2001 White Burgundy



2001 White Burgundy Vintage Tasting and Oxidation Check--Part II: Campanile

February 11th, 2009

This was the second of Don’s 2001 White Burgundy retrospective and oxidation check, again at Campanile. This time the theme is all grand crus from Puligny, the baby Montrachets, including Bienvenue-Batard-Montrachet, Batard-Montrachet and Chevalier-Montrachet. Notes from the previous night can be found at 2001 White Burgundy Part I.

As usual, we started the evening with a Champagne served with the first course, Roesti, gravlax, dill crème fraiche. I didn’t know quite what to make of the Alain Robert Les Mesnil Tradition Reserve 1990. There was an interesting but slightly weird interplay of both an intense spine of citrusy acidity and fruit that was super ripe and gooey, almost caramelized in aroma and flavor. Unique but a bit weird and I just couldn’t say I loved this. It would probably have been nice with a spicy Indian dish come to think of it. On to the 2001 white Burgundy!

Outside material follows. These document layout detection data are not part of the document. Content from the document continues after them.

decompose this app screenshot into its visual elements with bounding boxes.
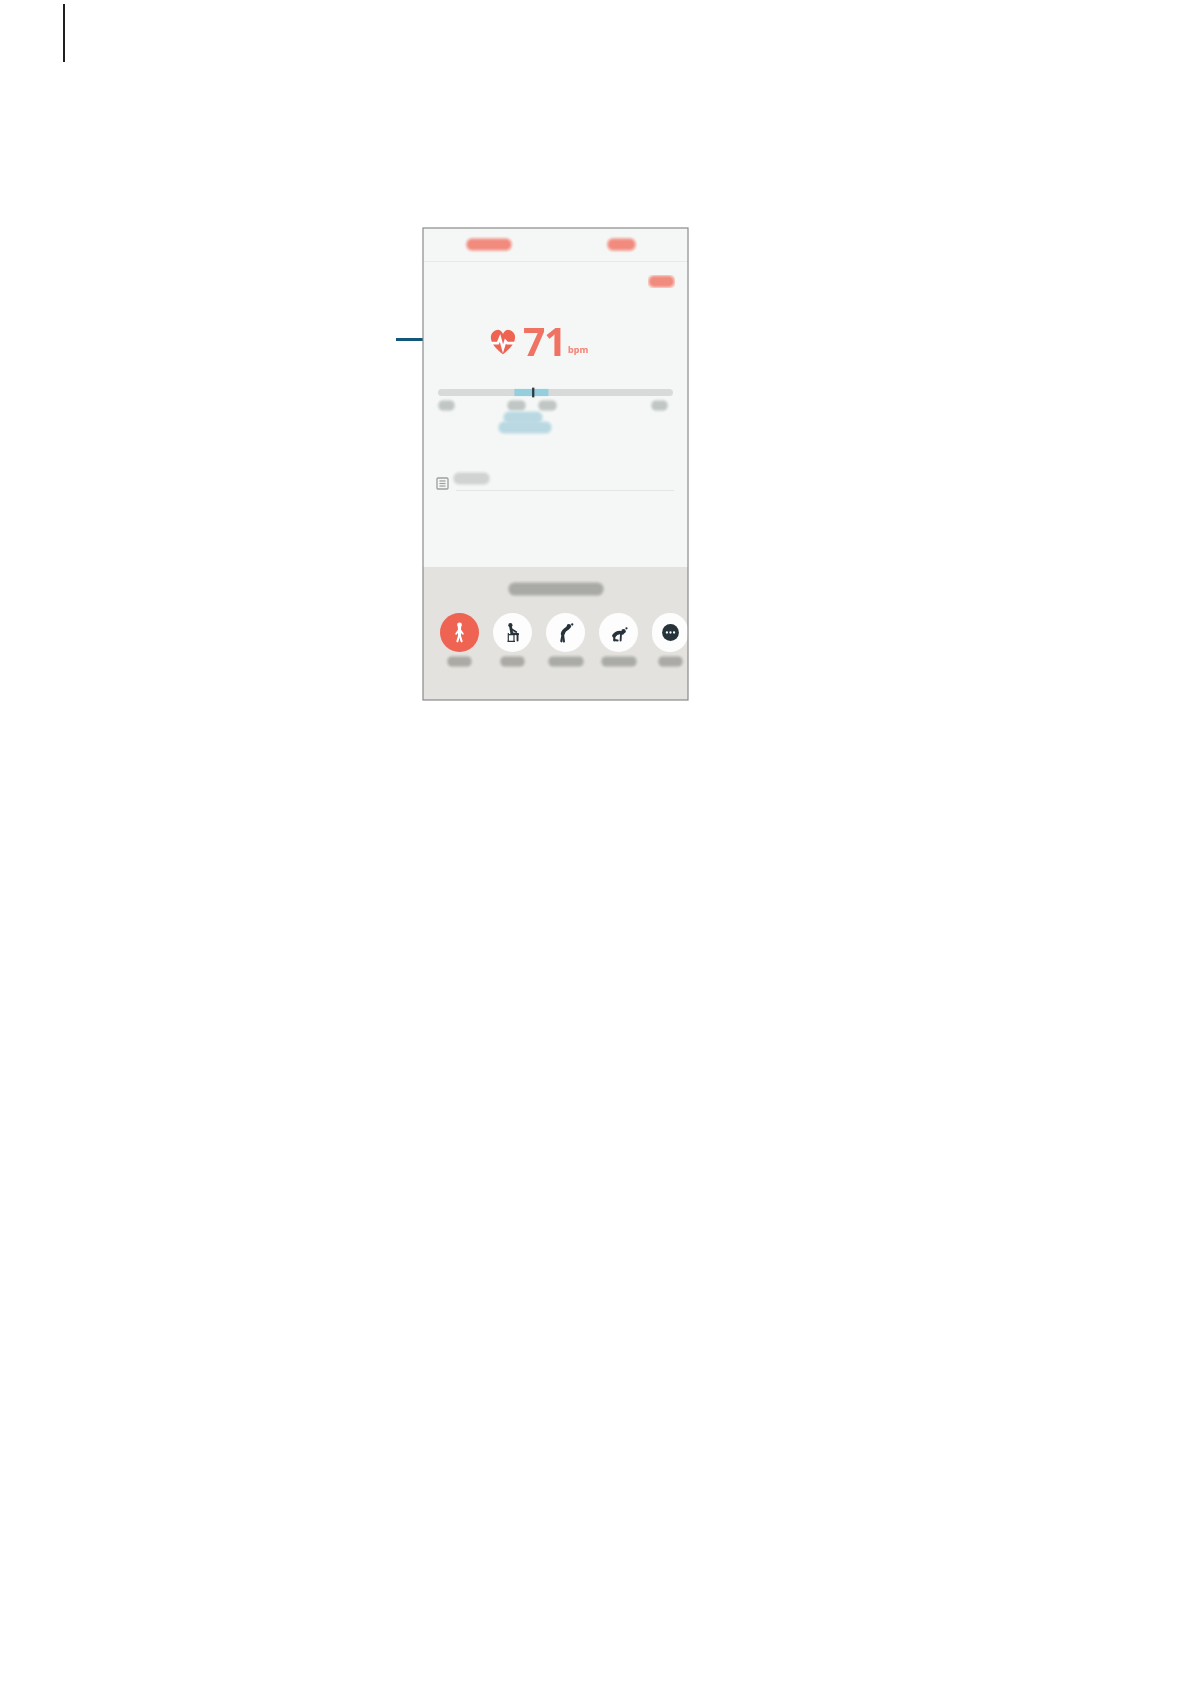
button[interactable] <box>648 275 675 288</box>
button[interactable] <box>437 475 674 491</box>
staticText: 71 <box>523 314 566 367</box>
button[interactable]: Resting status <box>493 613 532 664</box>
button[interactable]: Before sleep status <box>599 613 638 664</box>
button[interactable] <box>555 228 688 261</box>
staticText: bpm <box>568 343 589 355</box>
button[interactable]: After exercise status <box>546 613 585 664</box>
button[interactable]: Heart rate zone <box>438 388 673 397</box>
button[interactable] <box>423 228 555 261</box>
button[interactable]: More statuses <box>652 613 688 664</box>
button[interactable]: General status <box>440 613 479 664</box>
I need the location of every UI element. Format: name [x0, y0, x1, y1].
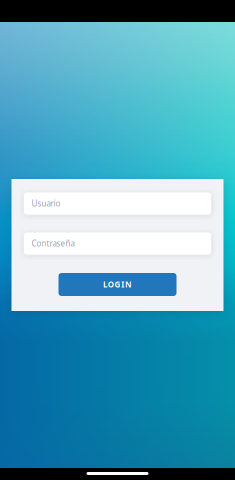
button[interactable]: Contraseña [24, 232, 212, 255]
staticText: LOGIN [103, 279, 132, 290]
button[interactable]: LOGIN [58, 273, 176, 296]
button[interactable]: Usuario [24, 192, 212, 215]
staticText: Usuario [32, 198, 60, 209]
staticText: Contraseña [32, 238, 74, 249]
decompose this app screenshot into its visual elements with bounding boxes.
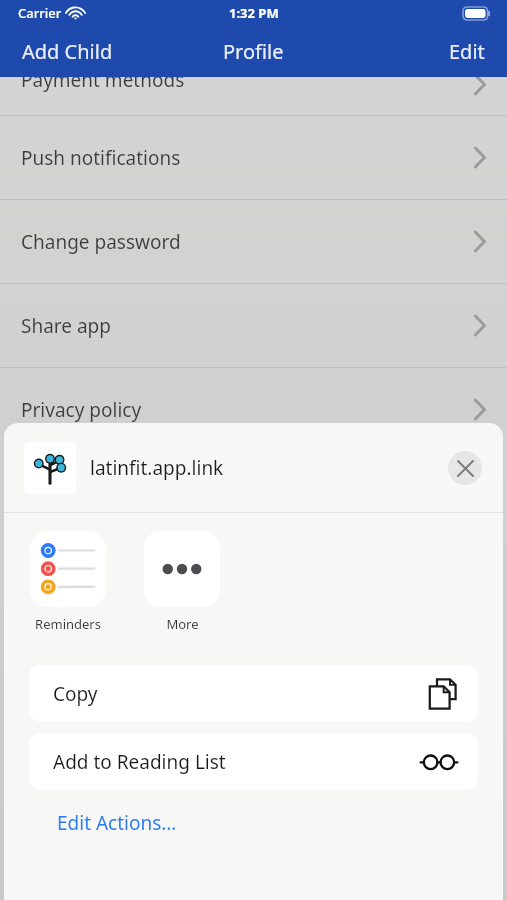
button[interactable]: Add to Reading List — [29, 733, 478, 790]
staticText: Change password — [21, 229, 181, 255]
button[interactable]: Close — [448, 451, 482, 485]
button[interactable]: Copy — [29, 665, 478, 722]
staticText: Push notifications — [21, 145, 181, 171]
button[interactable]: Edit — [427, 30, 507, 73]
staticText: Edit Actions… — [57, 810, 177, 836]
staticText: latinfit.app.link — [90, 455, 224, 481]
staticText: 1:32 PM — [229, 4, 279, 22]
staticText: Add to Reading List — [53, 749, 226, 775]
button[interactable]: Privacy policy — [0, 368, 507, 451]
button[interactable]: Add Child — [0, 30, 135, 73]
staticText: Edit — [449, 38, 485, 65]
staticText: More — [166, 615, 199, 633]
staticText: Add Child — [22, 38, 113, 65]
button[interactable]: Push notifications — [0, 116, 507, 199]
staticText: Share app — [21, 313, 111, 339]
button[interactable]: Change password — [0, 200, 507, 283]
button[interactable]: Reminders — [29, 531, 107, 633]
button[interactable]: More — [143, 531, 221, 633]
staticText: Carrier — [18, 4, 62, 22]
staticText: Profile — [223, 38, 284, 65]
button[interactable]: Edit Actions… — [55, 806, 179, 840]
staticText: Copy — [53, 681, 98, 707]
staticText: Privacy policy — [21, 397, 142, 423]
button[interactable]: Share app — [0, 284, 507, 367]
staticText: Payment methods — [21, 67, 185, 93]
staticText: Reminders — [35, 615, 101, 633]
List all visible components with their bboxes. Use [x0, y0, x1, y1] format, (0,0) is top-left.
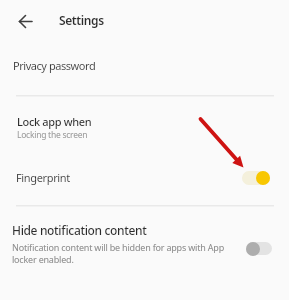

The 2001 white Burgundy in the following flights were all served blind.


Flight 1: 2001 Bienvenues-Batard-Montrachet

Served with a unique and absolutely delicious Ravioli Giganti with mushroom duxelle which oozed egg yolk from inside as you cut into it!

#1 - Like many of the 2001 white burgundy last week, this initially showed lots of sulfur which slowly blew off but always remained kinda smoky. A toastiness on the palate too which was hard to tell if it was some sulfur or also toasted oak and frankly I felt it was a bit hard to see through. However, there was some nice minerality and bright acid under there. This was my favorite of the flight because of its energy but frankly that isn’t saying much as this flight was somewhat underwhelming. It was the Carillon BBM.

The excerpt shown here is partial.